The Harvester logging infrastructure allows you to aggregate Harvester logs into an external service such as Graylog, Elasticsearch, Splunk, Grafana Loki and others.

Collected Logs

See below for a list logs that are collected:

Logs from all cluster Pods
Kernel logs from each node
Logs from select systemd services from each node
- rke2-server
- rke2-agent
- rancherd
- rancher-system-agent
- wicked
- iscsid

Users are able to configure and modify where the aggregated logs are sent, as well as some basic filtering. It is not supported to change which logs are collected.

Configuring Log Resources

Underneath Logging Operator are Fluentd and Fluent Bit, which handle log collection and routing. If desired, you can modify how many resources are dedicated to those components.

From UI

Go to the Advanced > Addons page and select the rancher-logging addon.
From the Fluentbit tab, change the resource requests and limits.
From the Fluentd tab, change the resource requests and limits.
Select Save when finished configuring the settings for the rancher-logging addon.

The UI configuration is only visible when the rancher-logging addon is enabled.

From CLI

You can use the following kubectl command to change resource configurations for the rancher-logging addon: kubectl edit addons.harvesterhci.io -n cattle-logging-system rancher-logging.

The resource path and default values are as follows.

apiVersion: harvesterhci.io/v1beta1
kind: Addon
metadata:
  name: rancher-logging
  namespace: cattle-logging-system
spec:
  valuesContent: |
    fluentbit:
      resources:
        limits:
          cpu: 200m
          memory: 200Mi
        requests:
          cpu: 50m
          memory: 50Mi
    fluentd:
      resources:
        limits:
          cpu: 1000m
          memory: 800Mi
        requests:
          cpu: 100m
          memory: 200Mi

You can still make configuration adjustments when the addon is disabled.
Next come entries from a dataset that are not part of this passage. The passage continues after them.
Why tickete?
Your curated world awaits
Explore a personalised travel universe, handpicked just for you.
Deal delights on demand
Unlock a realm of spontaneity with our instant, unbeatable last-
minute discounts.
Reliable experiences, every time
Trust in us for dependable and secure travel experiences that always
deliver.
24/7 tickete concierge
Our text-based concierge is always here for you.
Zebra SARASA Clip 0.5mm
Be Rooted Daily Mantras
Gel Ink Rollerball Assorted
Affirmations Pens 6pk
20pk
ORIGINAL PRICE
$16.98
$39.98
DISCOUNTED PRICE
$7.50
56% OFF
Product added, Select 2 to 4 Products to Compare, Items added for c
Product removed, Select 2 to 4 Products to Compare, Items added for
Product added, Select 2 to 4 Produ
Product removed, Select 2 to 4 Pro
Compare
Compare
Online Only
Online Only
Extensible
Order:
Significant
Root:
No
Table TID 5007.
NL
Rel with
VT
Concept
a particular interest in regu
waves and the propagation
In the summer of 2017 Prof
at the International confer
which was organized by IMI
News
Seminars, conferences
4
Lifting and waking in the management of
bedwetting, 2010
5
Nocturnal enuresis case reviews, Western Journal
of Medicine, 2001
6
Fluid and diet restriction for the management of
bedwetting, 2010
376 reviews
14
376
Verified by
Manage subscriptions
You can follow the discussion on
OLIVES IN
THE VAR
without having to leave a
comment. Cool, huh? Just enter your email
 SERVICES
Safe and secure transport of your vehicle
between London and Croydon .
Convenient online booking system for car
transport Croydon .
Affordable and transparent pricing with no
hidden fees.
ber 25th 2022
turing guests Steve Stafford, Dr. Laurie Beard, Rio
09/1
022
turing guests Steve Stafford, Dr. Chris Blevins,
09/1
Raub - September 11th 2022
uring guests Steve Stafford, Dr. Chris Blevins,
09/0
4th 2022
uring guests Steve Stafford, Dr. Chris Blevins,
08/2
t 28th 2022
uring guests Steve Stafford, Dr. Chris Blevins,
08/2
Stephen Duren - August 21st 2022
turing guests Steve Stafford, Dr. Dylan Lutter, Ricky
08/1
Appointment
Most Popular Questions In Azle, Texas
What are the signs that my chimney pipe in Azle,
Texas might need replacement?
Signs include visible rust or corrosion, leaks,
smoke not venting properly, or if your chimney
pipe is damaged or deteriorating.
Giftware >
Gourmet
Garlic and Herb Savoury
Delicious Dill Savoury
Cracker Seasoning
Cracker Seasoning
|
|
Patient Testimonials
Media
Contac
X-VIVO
However, these changes only take effect when you re-enable the addon.

Configuring Log Destinations

Logging operations are backed by the Logging Operator and controlled using Fluentd resources, particularly Flow and ClusterFlow and Outputs and ClusterOutput. You can route and filter logs by applying these CRDs to the Harvester cluster.

When applying new Outputs and Flows to the cluster, it can take some time for the logging operator to effectively apply them. So please allow a few minutes for the logs to start flowing.

Clustered vs Namespaced

One important thing to understand when routing logs is the difference between ClusterFlow vs Flow and ClusterOutput vs Output. The main difference between the clustered and non-clustered version of each is that the non-clustered versions are namespaced.

The biggest implication of this is that Flows can only access Outputs that are within the same namespace, but can still access any ClusterOutput.

For more information, see the documentation:

From UI

UI images are for Output and Flow whose configuration process is almost identical to their clustered counterparts. Any differences will be noted in the steps below.

Creating Outputs

Choose the option to create a new Output or ClusterOutput.
If creating an Output, select the desired namespace.
Add a name for the resources.
Select the logging type.
Select the logging output type.
Configure the output buffer if necessary.
Add any labels or annotations.
Once done, click Create on the lower right.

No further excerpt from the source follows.